[Material for this exercise]
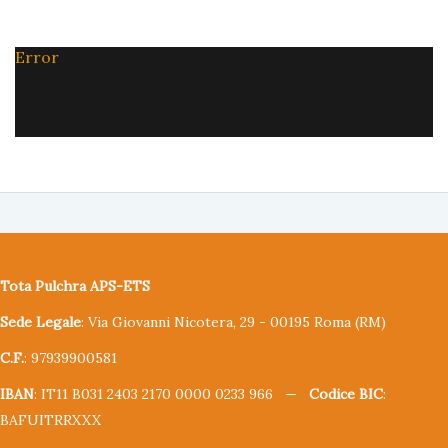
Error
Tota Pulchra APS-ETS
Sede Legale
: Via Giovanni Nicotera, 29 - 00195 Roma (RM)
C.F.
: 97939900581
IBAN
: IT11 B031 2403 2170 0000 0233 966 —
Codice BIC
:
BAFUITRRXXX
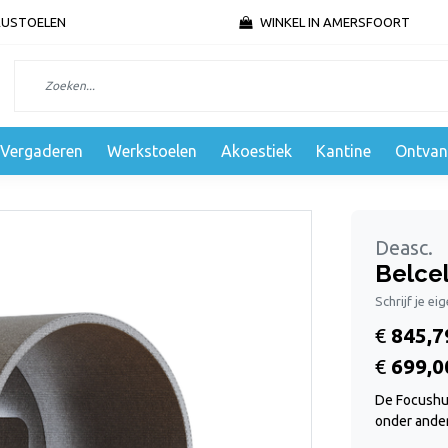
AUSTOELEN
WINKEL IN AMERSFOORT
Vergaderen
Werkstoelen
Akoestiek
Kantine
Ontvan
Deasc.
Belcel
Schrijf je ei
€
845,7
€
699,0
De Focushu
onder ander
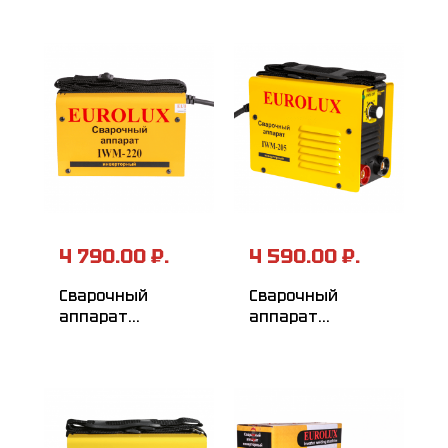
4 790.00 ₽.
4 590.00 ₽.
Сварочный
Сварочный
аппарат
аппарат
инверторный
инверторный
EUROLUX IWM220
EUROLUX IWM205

[Exercise brief] Return the listing above in full and exactly, omitting all pictures.

[Exercise result]
Error
Tota Pulchra APS-ETS
Sede Legale
: Via Giovanni Nicotera, 29 - 00195 Roma (RM)
C.F.
: 97939900581
IBAN
: IT11 B031 2403 2170 0000 0233 966 —
Codice BIC
:
BAFUITRRXXX
AUSTOELEN
WINKEL IN AMERSFOORT
Vergaderen
Werkstoelen
Akoestiek
Kantine
Ontvan
Deasc.
Belcel
Schrijf je ei
€
845,7
€
699,0
De Focushu
onder ander
4 790.00 ₽.
4 590.00 ₽.
Сварочный
Сварочный
аппарат
аппарат
инверторный
инверторный
EUROLUX IWM220
EUROLUX IWM205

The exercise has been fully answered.